RENO, Nev. (AP) - Local government leaders told a legislative panel there is sufficient water in western Nevada to accommodate planned development, while critics argued the growth outstrips available supplies.
Officials from Churchill, Washoe, Lyon, Douglas and Storey counties, Carson City and Fallon testified Monday before the Legislative Committee to Oversee the Western Regional Water Commission.
Established last year, the commission was formed to help develop plans to manage water supplies in the region and search for new water.
"We have to be very careful in the way we manage our water resources," Eleanor Lockwood, planning director for Churchill County, said. "We are trying to do what is best for our community in light of what is going on all around us."
Bob Fulkerson of the Progressive Leadership Alliance of Nevada cited studies showing existing water supplies can serve 600,000 residents in Washoe County, but that planned development could raise the population to 1.2 million.
PLAN has launched an initiative petition to put a Nov. 4 ballot question before voters that would require regional planning in Washoe County to be based on sustainable water supplies.
"The bottom line is the quality of life is declining in our region. We don't see it getting better with 600,000 more people than we have water for," Fulkerson said.
He added that climate change caused by global warming could dramatically reduce the mountain snowpack that provides the region's water.
Outside of the Reno area, officials from nearby counties also provided legislators with a snapshot of their water supply situations.
Carl Ruschmeyer, public works director for Douglas County, said water supplies for the Carson Valley appear adequate to handle planned development.

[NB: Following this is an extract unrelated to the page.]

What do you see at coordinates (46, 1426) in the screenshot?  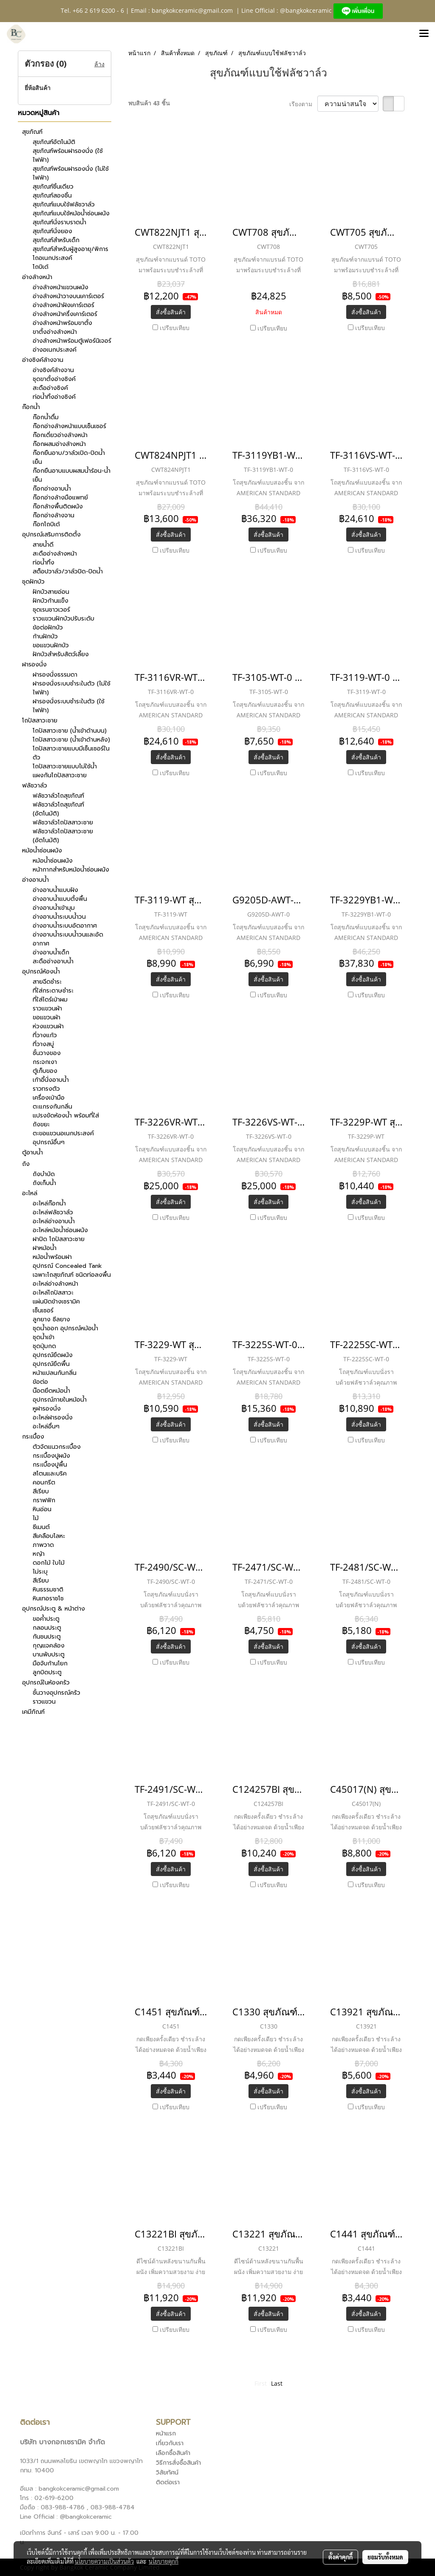 I see `อะไหล่อื่นๆ` at bounding box center [46, 1426].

"It's clear there are available water rights and there is sufficient water to serve projected growth," Ruschmeyer said. "The goal is to plan for a sustainable community."
Others spoke of challenges in coming up with needed water in certain areas. While a slow growth rate in the Virginia City area should mean plenty of water exists for the future there, coming up with water needed for new tenants at the huge Tahoe-Reno Industrial Park has been "very difficult," said Greg "Bum" Hess, chairman of the Storey County Commission.
Water demands across the region make cooperation key, others said. That's particularly true along the Carson River, which has no upstream dam and reservoir with which to store water.
Linked water delivery systems crossing the borders of Carson City, Lyon County and Douglas County are one effective method to help meet the region's water demands in times of need, officials said.
Edwin James of the Carson Water Subconservancy District said greater use of reclaimed water for agriculture could allow more Carson River water for municipal use.